- Task to carry out:
Some entries follow. Reproduce exactly the lines starting at the one with "[search] (987, 247)" and stopping after the one with "[Product Search] (861, 247)".

- Input material:
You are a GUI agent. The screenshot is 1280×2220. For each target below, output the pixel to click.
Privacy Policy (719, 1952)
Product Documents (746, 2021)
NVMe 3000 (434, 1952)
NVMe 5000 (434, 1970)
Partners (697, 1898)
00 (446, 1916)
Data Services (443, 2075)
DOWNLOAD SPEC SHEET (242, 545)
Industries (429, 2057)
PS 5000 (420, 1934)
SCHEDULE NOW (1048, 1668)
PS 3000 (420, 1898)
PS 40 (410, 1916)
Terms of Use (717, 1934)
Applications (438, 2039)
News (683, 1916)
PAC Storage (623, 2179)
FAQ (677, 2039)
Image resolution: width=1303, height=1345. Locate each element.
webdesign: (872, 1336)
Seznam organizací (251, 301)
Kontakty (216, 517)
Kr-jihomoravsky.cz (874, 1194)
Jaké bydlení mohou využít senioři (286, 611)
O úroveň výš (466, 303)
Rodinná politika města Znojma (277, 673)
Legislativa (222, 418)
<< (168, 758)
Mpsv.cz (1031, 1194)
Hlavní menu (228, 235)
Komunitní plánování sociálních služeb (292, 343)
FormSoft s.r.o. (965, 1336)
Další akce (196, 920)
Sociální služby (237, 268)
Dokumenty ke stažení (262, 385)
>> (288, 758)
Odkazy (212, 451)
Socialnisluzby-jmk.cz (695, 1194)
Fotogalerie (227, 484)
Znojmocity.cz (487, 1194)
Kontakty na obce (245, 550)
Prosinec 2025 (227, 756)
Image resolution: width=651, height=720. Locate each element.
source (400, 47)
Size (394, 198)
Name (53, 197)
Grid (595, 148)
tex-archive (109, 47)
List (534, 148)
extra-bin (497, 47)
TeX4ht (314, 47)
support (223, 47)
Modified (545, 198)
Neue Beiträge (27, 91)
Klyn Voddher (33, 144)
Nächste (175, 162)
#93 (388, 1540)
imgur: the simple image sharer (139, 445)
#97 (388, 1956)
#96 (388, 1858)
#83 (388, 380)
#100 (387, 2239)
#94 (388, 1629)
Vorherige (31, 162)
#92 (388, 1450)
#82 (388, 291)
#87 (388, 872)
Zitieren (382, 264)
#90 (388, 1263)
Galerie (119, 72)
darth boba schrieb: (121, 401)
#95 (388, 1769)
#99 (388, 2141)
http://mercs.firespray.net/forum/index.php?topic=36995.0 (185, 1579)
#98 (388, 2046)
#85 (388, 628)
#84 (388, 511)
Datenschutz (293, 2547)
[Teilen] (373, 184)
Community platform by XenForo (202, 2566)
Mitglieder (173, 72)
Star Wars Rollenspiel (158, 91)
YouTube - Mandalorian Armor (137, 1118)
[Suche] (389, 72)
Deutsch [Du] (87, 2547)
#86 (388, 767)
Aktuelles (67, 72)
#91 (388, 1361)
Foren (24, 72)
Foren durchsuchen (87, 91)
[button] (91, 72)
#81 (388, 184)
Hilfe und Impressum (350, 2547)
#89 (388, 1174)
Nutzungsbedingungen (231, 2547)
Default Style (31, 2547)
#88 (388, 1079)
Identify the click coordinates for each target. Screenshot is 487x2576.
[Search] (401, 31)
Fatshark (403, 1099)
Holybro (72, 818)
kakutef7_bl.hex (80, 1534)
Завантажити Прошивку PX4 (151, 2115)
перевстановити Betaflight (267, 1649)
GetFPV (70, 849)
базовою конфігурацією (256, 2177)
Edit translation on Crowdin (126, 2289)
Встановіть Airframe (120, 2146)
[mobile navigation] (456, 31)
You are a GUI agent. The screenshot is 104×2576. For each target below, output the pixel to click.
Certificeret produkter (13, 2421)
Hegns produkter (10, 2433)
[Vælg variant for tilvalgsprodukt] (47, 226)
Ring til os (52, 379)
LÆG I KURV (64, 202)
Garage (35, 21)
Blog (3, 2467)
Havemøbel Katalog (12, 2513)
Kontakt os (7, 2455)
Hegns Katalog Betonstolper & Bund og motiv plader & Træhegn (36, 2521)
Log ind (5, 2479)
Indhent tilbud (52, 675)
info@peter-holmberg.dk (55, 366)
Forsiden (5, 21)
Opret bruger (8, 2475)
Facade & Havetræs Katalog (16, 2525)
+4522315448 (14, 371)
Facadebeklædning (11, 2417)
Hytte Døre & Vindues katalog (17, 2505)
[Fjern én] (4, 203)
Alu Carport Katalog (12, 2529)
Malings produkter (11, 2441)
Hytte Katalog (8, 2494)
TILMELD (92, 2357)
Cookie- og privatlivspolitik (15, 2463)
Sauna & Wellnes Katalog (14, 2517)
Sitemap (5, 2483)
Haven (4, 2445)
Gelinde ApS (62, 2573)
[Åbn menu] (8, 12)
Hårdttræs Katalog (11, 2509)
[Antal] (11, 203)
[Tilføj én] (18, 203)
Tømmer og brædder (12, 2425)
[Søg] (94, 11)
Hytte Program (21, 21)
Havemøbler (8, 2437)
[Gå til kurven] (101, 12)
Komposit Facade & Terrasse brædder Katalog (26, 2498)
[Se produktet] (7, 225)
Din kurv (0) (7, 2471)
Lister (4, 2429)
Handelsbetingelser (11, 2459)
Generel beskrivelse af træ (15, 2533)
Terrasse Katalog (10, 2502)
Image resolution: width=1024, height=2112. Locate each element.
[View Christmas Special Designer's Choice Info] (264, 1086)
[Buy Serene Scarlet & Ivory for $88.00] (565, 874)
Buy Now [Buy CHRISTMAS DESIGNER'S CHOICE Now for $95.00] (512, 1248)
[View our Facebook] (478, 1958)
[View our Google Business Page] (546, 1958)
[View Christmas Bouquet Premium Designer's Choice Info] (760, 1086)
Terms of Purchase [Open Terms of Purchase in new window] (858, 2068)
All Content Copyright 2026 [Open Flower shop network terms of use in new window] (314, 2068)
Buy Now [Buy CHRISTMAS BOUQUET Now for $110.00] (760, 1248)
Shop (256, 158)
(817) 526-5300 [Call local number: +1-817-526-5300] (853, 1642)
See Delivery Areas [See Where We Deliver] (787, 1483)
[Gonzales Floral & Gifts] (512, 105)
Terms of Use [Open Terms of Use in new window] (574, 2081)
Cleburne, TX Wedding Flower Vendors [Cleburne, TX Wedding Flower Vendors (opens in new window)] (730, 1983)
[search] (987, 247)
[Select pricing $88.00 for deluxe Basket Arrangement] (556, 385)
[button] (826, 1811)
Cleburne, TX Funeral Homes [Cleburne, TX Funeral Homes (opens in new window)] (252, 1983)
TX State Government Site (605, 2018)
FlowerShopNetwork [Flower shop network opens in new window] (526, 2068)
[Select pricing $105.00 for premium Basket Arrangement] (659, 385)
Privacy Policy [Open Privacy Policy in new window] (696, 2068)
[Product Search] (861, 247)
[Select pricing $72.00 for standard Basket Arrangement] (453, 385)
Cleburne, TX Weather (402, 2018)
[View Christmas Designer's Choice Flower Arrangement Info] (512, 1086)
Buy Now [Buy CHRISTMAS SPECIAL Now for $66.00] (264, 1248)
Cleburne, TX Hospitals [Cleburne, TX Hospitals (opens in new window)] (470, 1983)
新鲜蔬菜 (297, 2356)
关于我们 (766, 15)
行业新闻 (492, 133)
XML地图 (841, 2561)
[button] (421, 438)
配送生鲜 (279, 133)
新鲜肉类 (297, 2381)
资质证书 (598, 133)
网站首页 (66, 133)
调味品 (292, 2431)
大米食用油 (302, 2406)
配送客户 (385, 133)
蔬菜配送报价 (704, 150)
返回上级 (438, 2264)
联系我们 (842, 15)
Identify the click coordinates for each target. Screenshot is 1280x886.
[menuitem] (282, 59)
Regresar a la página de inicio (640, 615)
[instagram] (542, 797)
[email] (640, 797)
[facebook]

- Result of this exercise:
[search] (987, 247)
[Select pricing $88.00 for deluxe Basket Arrangement] (556, 385)
[button] (826, 1811)
Cleburne, TX Funeral Homes [Cleburne, TX Funeral Homes (opens in new window)] (252, 1983)
TX State Government Site (605, 2018)
FlowerShopNetwork [Flower shop network opens in new window] (526, 2068)
[Select pricing $105.00 for premium Basket Arrangement] (659, 385)
Privacy Policy [Open Privacy Policy in new window] (696, 2068)
[Product Search] (861, 247)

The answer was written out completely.